These evergreen flowering shrubs get lumped together and you may wonder which is which. Both are members of the same plant Genus: Rhododendron. Plant taxonomists once put Azaleas in their own plant group, but later realized they were wrong about that. Taxonomists tend to do this a lot. So, all azaleas are rhododendrons, but not all rhododendrons are azaleas.
Here are the differences between what we commonly call Azaleas and Rhododendrons:
- Smaller, duller leaves with a rougher texture
- Mostly deciduous (loses leaves in winter if grown outside)
- Smaller flowers, with 5 stamens
- Small shrub, up to 8 feet (although unlikely in Toronto climate!)
- Often sold as an indoor flowering potted plant.
- Can be kept in pot year round, but give it a summer outdoors, and let it stay outside in fall in the cooler weather before bringing it back inside for the winter. This will help it set flower buds. Keep in a cool, very bright location. I’ve kept azaleas in pots blooming all winter in a west-facing, cool window. Don’t let it dry out!

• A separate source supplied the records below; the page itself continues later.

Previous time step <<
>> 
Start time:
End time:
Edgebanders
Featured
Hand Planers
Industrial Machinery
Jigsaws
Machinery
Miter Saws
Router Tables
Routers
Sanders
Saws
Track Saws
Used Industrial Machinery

- Flower colours range from the whites and purples to yellow-orange and orange
- Larger, shinier leaves with a “leathery’ appearance
- Evergreen leaves
- Larger flowers, very showy, with 10 or more stamens
- Large shrub, can grow up to 80 feet high (again, unlikely in Toronto)
What They Have In Common:
- Bloom in late spring. Flowers come in purple, lavender, white
- Need acidic soil
- Both grow in shade or dappled shade best, yet with plenty of water can take more sun
- Don’t over-fertilize these shallow rooted plants, but when you fertilize azaleas and rhododendrons, do it after flowering.
- Both benefit from a mulch around their roots, to regulate soil moisture and temperature.
- Keep roots moist but not soggy.
- Both can suffer from a yellowing of the leaf, called Chlorosis, defined by the Flower Expert, here:
chlorosis, characterized by yellowing of a leaf between dark green veins. Chlorosis can be caused by malnutrition caused by alkalinity of the soil, potassium deficiency, calcium deficiency, iron deficiency or magnesium deficiency. A combination of acidification with sulfur and iron supplements such as chelated iron or iron sulfate will usually treat this problem. Chlorosis can also be caused by nitrogen toxicity (caused by nitrate fertilizers)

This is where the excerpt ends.